The history of the East Fork begins with the Indigenous whose livelihood depended on the San Gabriels. It was not until the early 19th century that the first American miners came through the Kern River. The mining boom days of the East Fork centered along Eldoradoville, a wild west town.
East Fork chaparral: Fiber from the Yucca leaves was used for sandals, cloth, and rope.
For centuries, the San Gabriel Mountains provided sustenance for the Indigenous people, existing as a place for permanent habitation, food, water, and building materials. Moreover, an ancient Indian trail once passed through San Gabriel Canyon. It might have been the site of one or more Tongva-Gabrielino villages.
However, violent floods have periodically swept the San Gabriel River, sweeping away most artifacts. Still, massive boulders with pictographs have been seen and studied along ancient footpaths. Graveyard Canyon, a tributary of East Fork, got its name because of Indian burial mounds found there. A few additional burial plots, artifacts, and mortars have been found throughout the East Fork.
Eventually, Spanish missionary conquest in the 18th century strongly influenced the removal of the indigenous from the mountains. Consequently their arrival ended the Tongva-Gabrielino population.
It’s not clear when exactly mining began in the East Fork but stories tell of early mining by Indians for their Spanish masters. Subsequent mining operations uncovered old “gophering” tunnels. These tunnels had their gold removed already. “Gophering” was a type of primitive mining in which tunnels were dug about a yard wide, just large enough to fit one body.
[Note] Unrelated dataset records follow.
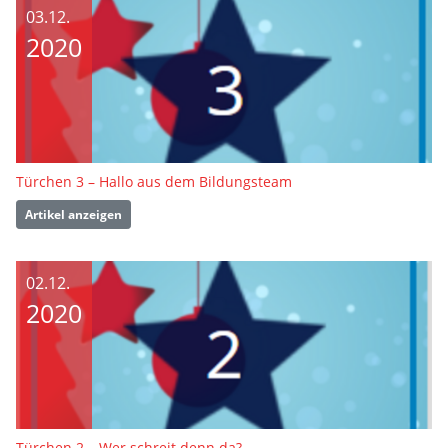
03.12.
2020
Türchen 3 – Hallo aus dem Bildungsteam
Artikel anzeigen
02.12.
2020
Türchen 2 – Wer schreit denn da?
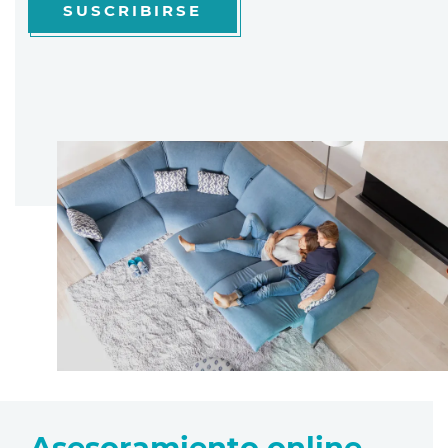
SUSCRIBIRSE
Asesoramiento online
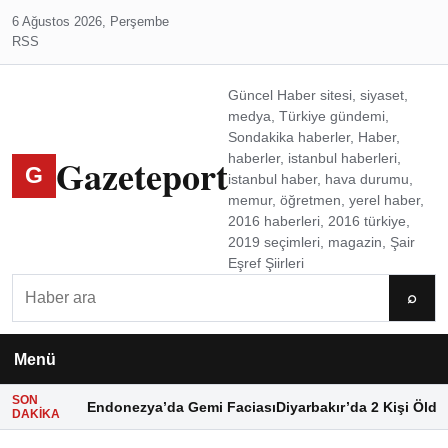
6 Ağustos 2026, Perşembe
RSS
Güncel Haber sitesi, siyaset,
medya, Türkiye gündemi,
Sondakika haberler, Haber,
Gazeteport
haberler, istanbul haberleri,
G
istanbul haber, hava durumu,
memur, öğretmen, yerel haber,
2016 haberleri, 2016 türkiye,
2019 seçimleri, magazin, Şair
Eşref Şiirleri
Ara
⌕
Menü
SON
Endonezya’da Gemi Faciası
Diyarbakır’da 2 Kişi Öldü
DAKIKA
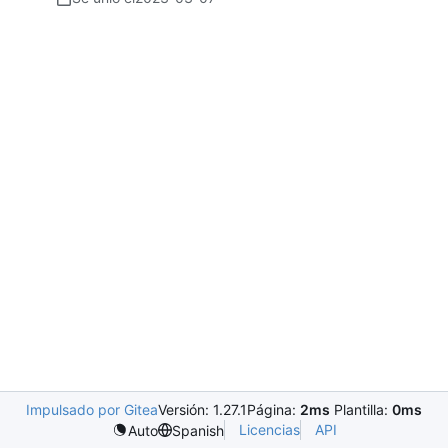
Impulsado por Gitea
Versión: 1.27.1
Página:
2ms
Plantilla:
0ms
Licencias
API
Auto
Spanish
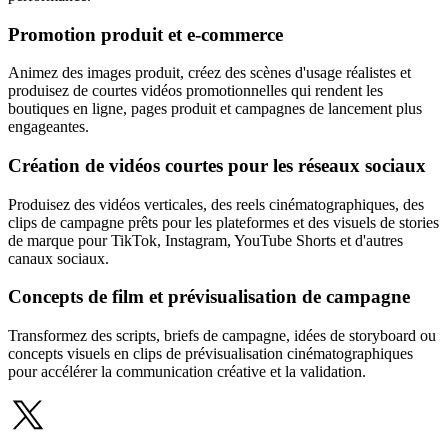
Promotion produit et e-commerce
Animez des images produit, créez des scènes d'usage réalistes et
produisez de courtes vidéos promotionnelles qui rendent les
boutiques en ligne, pages produit et campagnes de lancement plus
engageantes.
Création de vidéos courtes pour les réseaux sociaux
Produisez des vidéos verticales, des reels cinématographiques, des
clips de campagne prêts pour les plateformes et des visuels de stories
de marque pour TikTok, Instagram, YouTube Shorts et d'autres
canaux sociaux.
Concepts de film et prévisualisation de campagne
Transformez des scripts, briefs de campagne, idées de storyboard ou
concepts visuels en clips de prévisualisation cinématographiques
pour accélérer la communication créative et la validation.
The gopher holes were just large enough to admit the body of one Indian, who passed the gold-bearing ore out of the slender tunnel via a leather pouch attached to a long rawhide thong, according to one story
John W. Robinson
However, no written evidence exists to authenticate any pre-1850’s gold discovery. When and who dug out these tunnels is forever a mystery!
Thars Gold in Them Thar Hills- Booms Days on the East Fork
The first American miners known to have prospect San Gabriel Canyon drifted down south from the Kern River gold rush via Cajon Pass. Captain William K. Henninger (who would later homestead the area we know as Henninger Flats) led a wave of these prospectors and surveyed the upper San Gabriel area.
An arrastra in early San Gabriel Canyon. Credit: Seaver Center for Western History Research, Los Angeles County Museum of Natural History
It wasn’t before long that the miners entered the upper reaches of East Fork. Here they found gold and began to recover small amounts. First news of the strike appeared in Los Angeles Star of September 21, 1854
Small placer mining continued at a slow rate for several years in the East Fork. Prospectors panned out $6-$7 a day. The occasional strike and a good year of rain attracted more men to the canyon. Soon, they covered the entire length of the East Fork.
The increase in mining created a demand for supply shops. Prospect Bar, a rudimentary mining camp, sprang up near Cattle Canyon and the East fork. It consisted of a “boarding house, 2 or 3 stores, blacksmith shop, butcher shop, etc.”
The only way up the mines followed a rough road along the canyon bottom. In fact, the road forded the San Gabriel river at least twenty times. Stage line services were established from Los Angeles to the canyon mouth or directly to the mines. The Roberts and Williams stage line left Los Angeles at 7am to arrive at the mines by 4pm
Eventually, mining companies replaced the lone man and his gold pan. Companies usually consisted of 5-20 miners working for one man. They employed increasingly profitable gold recovery methods like hydraulic washing.